## TASK INSTRUCTIONS
Only the lines that include "contribuye" should be copied from the data below.

Extracted page text data:
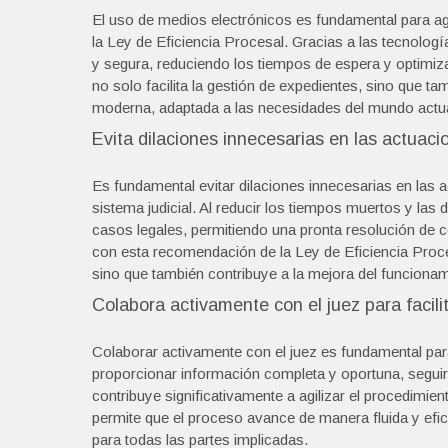
El uso de medios electrónicos es fundamental para a
la Ley de Eficiencia Procesal. Gracias a las tecnologí
y segura, reduciendo los tiempos de espera y optimiza
no solo facilita la gestión de expedientes, sino que ta
moderna, adaptada a las necesidades del mundo actua
Evita dilaciones innecesarias en las actuaci
Es fundamental evitar dilaciones innecesarias en las ac
sistema judicial. Al reducir los tiempos muertos y las 
casos legales, permitiendo una pronta resolución de co
con esta recomendación de la Ley de Eficiencia Proces
sino que también contribuye a la mejora del funcionami
Colabora activamente con el juez para facili
Colaborar activamente con el juez es fundamental para 
proporcionar información completa y oportuna, seguir 
contribuye significativamente a agilizar el procedimien
permite que el proceso avance de manera fluida y efic
para todas las partes implicadas.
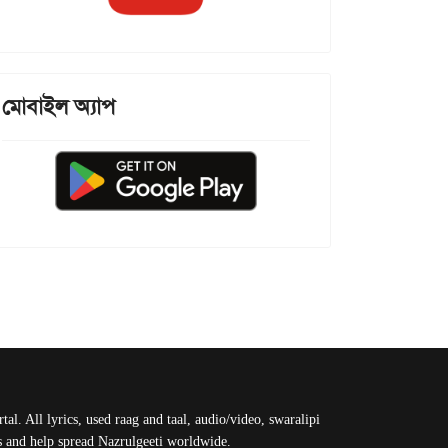
মোবাইল অ্যাপ
al. All lyrics, used raag and taal, audio/video, swaralipi
us and help spread Nazrulgeeti worldwide.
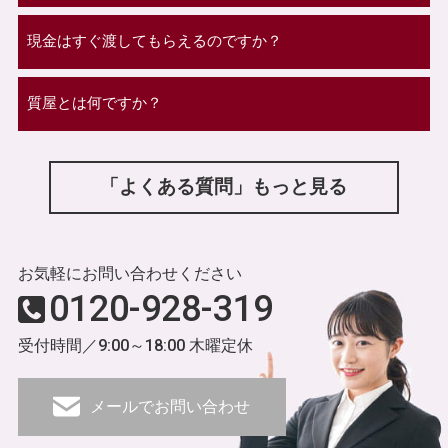
現金はすぐ渡してもらえるのですか？
質屋とは何ですか？
「よくある質問」もっと見る
お気軽にお問い合わせください
0120-928-319
受付時間／9:00～18:00 木曜定休
メールでお問い合わせ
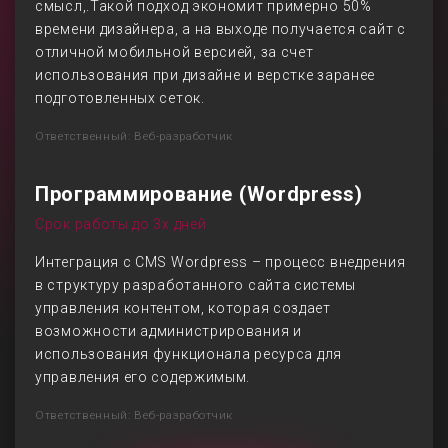
смысл,.Такой подход экономит примерно 50%
времени дизайнера, а на выходе получается сайт с
отличной мобильной версией, за счет
использования при дизайне и верстке заранее
подготовленных сеток.
Ответственный: Веб-разработчик
Программирование (Wordpress)
Срок работы до 3х дней
Интеграция с CMS Wordpress – процесс внедрения
в структуру разработанного сайта системы
управления контентом, которая создает
возможности администрирования и
использования функционала ресурса для
управления его содержимым.
Ответственный: Веб-разработчик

## ANSWER BOX
sino que también contribuye a la mejora del funcionami
contribuye significativamente a agilizar el procedimien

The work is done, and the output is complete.